White Pawn to f3. Black Pawn to e5. White Pawn to g4. Black Queen to h4. Checkmate. Black wins. It can happen that quickly. Granted that is called “Fool’s Mate” and almost never happens, it is still the shortest possible way to win a game of chess.
Chess originated about 1500 years ago in India. Since then, it has become one of the most known games across the globe. Chess is an intellectual battle of tactics and patience. There are many traps in chess such as discovered attacks, gambits, and piece sacrifices that will test your ability to strategize and out-think your opponent. What it really teaches you to do is to analyze your situation. To observe what’s in your way and challenging you, and then plan out how you’re going to overcome it.
What I like most about chess is that the lessons learned apply to everything in your life.
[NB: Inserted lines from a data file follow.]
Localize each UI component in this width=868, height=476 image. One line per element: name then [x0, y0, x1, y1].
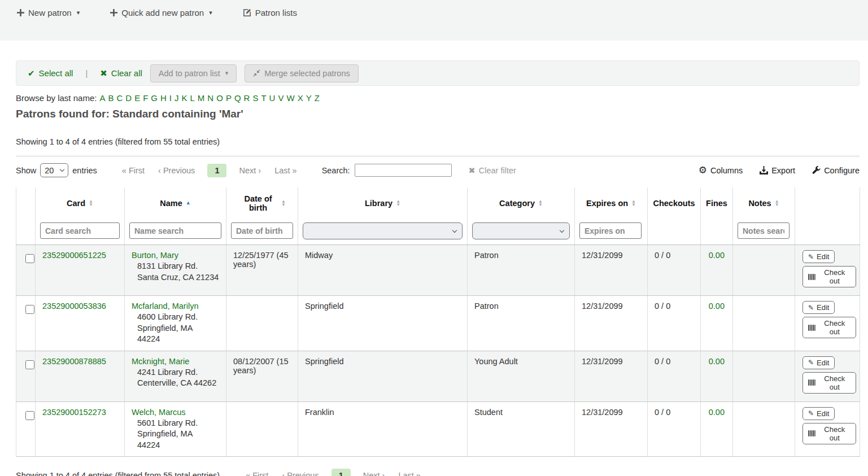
clear-all-label: Clear all — [111, 68, 142, 78]
patron-name-link[interactable]: Burton, Mary — [132, 251, 178, 260]
clear-filter-button[interactable]: ✖ Clear filter — [469, 166, 516, 175]
add-to-patron-list-button[interactable]: Add to patron list ▾ — [150, 64, 237, 82]
merge-selected-patrons-button[interactable]: Merge selected patrons — [245, 64, 359, 82]
chevron-down-icon: ▾ — [77, 9, 80, 16]
pager-next[interactable]: Next › — [232, 164, 268, 177]
pager-next[interactable]: Next › — [356, 469, 392, 476]
browse-letter-Q[interactable]: Q — [234, 93, 241, 103]
new-patron-button[interactable]: New patron ▾ — [17, 8, 80, 18]
notes-filter-input[interactable] — [738, 222, 790, 239]
card-filter-input[interactable] — [40, 222, 120, 239]
barcode-icon — [808, 325, 816, 331]
browse-letter-I[interactable]: I — [169, 93, 172, 103]
pager-previous[interactable]: ‹ Previous — [151, 164, 202, 177]
edit-button[interactable]: ✎Edit — [802, 250, 835, 263]
browse-letter-O[interactable]: O — [216, 93, 223, 103]
checkout-button[interactable]: Check out — [802, 317, 856, 338]
browse-letter-X[interactable]: X — [298, 93, 303, 103]
card-link[interactable]: 23529000878885 — [42, 357, 106, 366]
header-category[interactable]: Category▲▼ — [468, 187, 575, 219]
search-input[interactable] — [355, 164, 452, 177]
browse-letter-J[interactable]: J — [175, 93, 179, 103]
pager-first[interactable]: « First — [239, 469, 275, 476]
configure-label: Configure — [824, 166, 860, 175]
columns-button[interactable]: ⚙ Columns — [699, 165, 743, 175]
header-card[interactable]: Card▲▼ — [36, 187, 125, 219]
header-notes[interactable]: Notes▲▼ — [733, 187, 795, 219]
browse-letter-R[interactable]: R — [244, 93, 250, 103]
header-expires[interactable]: Expires on▲▼ — [575, 187, 648, 219]
patron-name-link[interactable]: Welch, Marcus — [132, 408, 186, 417]
sort-icon: ▲▼ — [281, 200, 286, 207]
browse-letter-B[interactable]: B — [108, 93, 114, 103]
row-checkbox[interactable] — [25, 254, 34, 263]
dob-filter-input[interactable] — [231, 222, 293, 239]
edit-button[interactable]: ✎Edit — [802, 301, 835, 314]
browse-letter-V[interactable]: V — [278, 93, 283, 103]
add-to-patron-list-label: Add to patron list — [159, 69, 220, 78]
browse-letter-W[interactable]: W — [286, 93, 294, 103]
browse-letter-A[interactable]: A — [99, 93, 105, 103]
patron-name-link[interactable]: Mcknight, Marie — [132, 357, 189, 366]
select-all-link[interactable]: ✔ Select all — [28, 68, 73, 78]
browse-letter-T[interactable]: T — [261, 93, 266, 103]
header-library[interactable]: Library▲▼ — [298, 187, 468, 219]
category-filter-select[interactable] — [472, 222, 570, 239]
pager-first[interactable]: « First — [115, 164, 151, 177]
header-dob[interactable]: Date of birth▲▼ — [226, 187, 298, 219]
patron-name-link[interactable]: Mcfarland, Marilyn — [132, 302, 198, 311]
pager-current-page[interactable]: 1 — [332, 469, 351, 476]
export-button[interactable]: Export — [760, 166, 795, 175]
patron-address: 4241 Library Rd.Centerville, CA 44262 — [137, 367, 219, 389]
checkout-button[interactable]: Check out — [802, 266, 856, 287]
expires-filter-input[interactable] — [579, 222, 642, 239]
chevron-down-icon: ▾ — [225, 69, 229, 77]
dob-cell: 12/25/1977 (45 years) — [226, 245, 298, 296]
dob-cell — [226, 296, 298, 351]
browse-letter-U[interactable]: U — [269, 93, 276, 103]
browse-letter-F[interactable]: F — [143, 93, 148, 103]
browse-letter-M[interactable]: M — [198, 93, 205, 103]
pager-last[interactable]: Last » — [268, 164, 304, 177]
row-checkbox[interactable] — [25, 360, 34, 369]
pager-last[interactable]: Last » — [391, 469, 428, 476]
checkout-button[interactable]: Check out — [802, 372, 856, 394]
browse-letter-N[interactable]: N — [207, 93, 213, 103]
row-checkbox[interactable] — [25, 305, 34, 314]
name-filter-input[interactable] — [129, 222, 221, 239]
pager-current-page[interactable]: 1 — [207, 164, 226, 177]
header-name[interactable]: Name▲ — [125, 187, 226, 219]
configure-button[interactable]: Configure — [812, 166, 860, 175]
card-link[interactable]: 23529000651225 — [42, 251, 106, 260]
browse-letter-C[interactable]: C — [116, 93, 123, 103]
sort-icon: ▲▼ — [775, 200, 779, 207]
patron-lists-button[interactable]: Patron lists — [243, 8, 297, 18]
page-size-select[interactable]: 20 — [40, 163, 68, 177]
checkout-button[interactable]: Check out — [802, 423, 856, 444]
browse-letter-D[interactable]: D — [125, 93, 132, 103]
patron-address: 4600 Library Rd.Springfield, MA44224 — [137, 312, 219, 345]
card-link[interactable]: 23529000152273 — [42, 408, 106, 417]
x-icon: ✖ — [469, 166, 476, 175]
pager-previous[interactable]: ‹ Previous — [275, 469, 325, 476]
browse-letter-S[interactable]: S — [252, 93, 258, 103]
sort-icon: ▲▼ — [89, 200, 93, 207]
card-link[interactable]: 23529000053836 — [42, 302, 106, 311]
browse-letter-G[interactable]: G — [151, 93, 158, 103]
library-filter-select[interactable] — [303, 222, 463, 239]
browse-letter-E[interactable]: E — [134, 93, 140, 103]
actions-cell: ✎Edit Check out — [795, 401, 860, 457]
table-row: 23529000878885 Mcknight, Marie4241 Libra… — [16, 351, 860, 401]
browse-letter-K[interactable]: K — [182, 93, 187, 103]
browse-letter-Z[interactable]: Z — [315, 93, 320, 103]
edit-button[interactable]: ✎Edit — [802, 356, 835, 369]
browse-letter-Y[interactable]: Y — [306, 93, 312, 103]
filter-fines-cell — [701, 219, 733, 245]
row-checkbox[interactable] — [25, 411, 34, 420]
browse-letter-P[interactable]: P — [226, 93, 232, 103]
quick-add-new-patron-button[interactable]: Quick add new patron ▾ — [110, 8, 212, 18]
browse-letter-H[interactable]: H — [160, 93, 167, 103]
browse-letter-L[interactable]: L — [190, 93, 195, 103]
clear-all-link[interactable]: ✖ Clear all — [100, 68, 142, 78]
edit-button[interactable]: ✎Edit — [802, 407, 835, 420]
You’re going to be tested and put in many different situations. There are going to be obstacles in your way. The only thing you have control of is how you react to those hurdles. Chess pushes you to think ahead and weigh your options. It’s that kind of forward thought that helps you make the best possible decision.
You can take that knowledge and apply it to things like how you can be successful in class, which classes you should take first, or even which colleges you should apply to after Clark.
I’m not saying you have to become the next Magnus Carlsen either (The current chess world champion). I like to play in my spare time between work or classes. I’m not saying that if you play chess for “X” hours your GPA will raise by “Y” points, but it might not be a bad game to pick up.